- [Assignment] Leaving out the pictures, copy each record below exactly.

[Page-level text extractions]
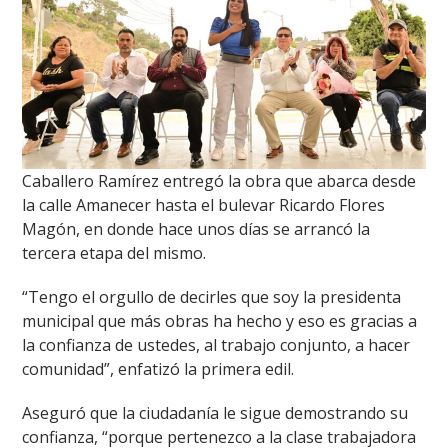
Caballero Ramírez entregó la obra que abarca desde
la calle Amanecer hasta el bulevar Ricardo Flores
Magón, en donde hace unos días se arrancó la
tercera etapa del mismo.
“Tengo el orgullo de decirles que soy la presidenta
municipal que más obras ha hecho y eso es gracias a
la confianza de ustedes, al trabajo conjunto, a hacer
comunidad”, enfatizó la primera edil.
Aseguró que la ciudadanía le sigue demostrando su
confianza, “porque pertenezco a la clase trabajadora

- [Written solution]
Caballero Ramírez entregó la obra que abarca desde
la calle Amanecer hasta el bulevar Ricardo Flores
Magón, en donde hace unos días se arrancó la
tercera etapa del mismo.
“Tengo el orgullo de decirles que soy la presidenta
municipal que más obras ha hecho y eso es gracias a
la confianza de ustedes, al trabajo conjunto, a hacer
comunidad”, enfatizó la primera edil.
Aseguró que la ciudadanía le sigue demostrando su
confianza, “porque pertenezco a la clase trabajadora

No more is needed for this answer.